§ RECORDS PROVIDED:
========

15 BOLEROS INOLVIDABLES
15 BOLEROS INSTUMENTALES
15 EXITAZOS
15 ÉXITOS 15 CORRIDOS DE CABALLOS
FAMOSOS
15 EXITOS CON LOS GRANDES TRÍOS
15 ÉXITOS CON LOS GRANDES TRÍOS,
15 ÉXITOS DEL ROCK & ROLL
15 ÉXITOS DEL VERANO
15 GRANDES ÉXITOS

========

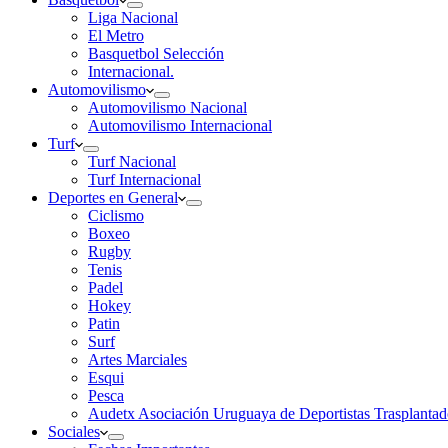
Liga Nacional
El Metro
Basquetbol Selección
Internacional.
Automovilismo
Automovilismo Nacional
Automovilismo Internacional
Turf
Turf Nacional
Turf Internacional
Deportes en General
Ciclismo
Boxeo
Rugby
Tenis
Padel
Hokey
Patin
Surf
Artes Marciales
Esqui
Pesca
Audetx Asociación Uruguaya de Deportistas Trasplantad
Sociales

========

§ TASK PROMPT: Restate word for word only the lines above from the line containing "15 BOLEROS INOLVIDABLES" to the line containing "15 GRANDES ÉXITOS", both of them included.

§ EXERCISE SOLUTION:
15 BOLEROS INOLVIDABLES
15 BOLEROS INSTUMENTALES
15 EXITAZOS
15 ÉXITOS 15 CORRIDOS DE CABALLOS
FAMOSOS
15 EXITOS CON LOS GRANDES TRÍOS
15 ÉXITOS CON LOS GRANDES TRÍOS,
15 ÉXITOS DEL ROCK & ROLL
15 ÉXITOS DEL VERANO
15 GRANDES ÉXITOS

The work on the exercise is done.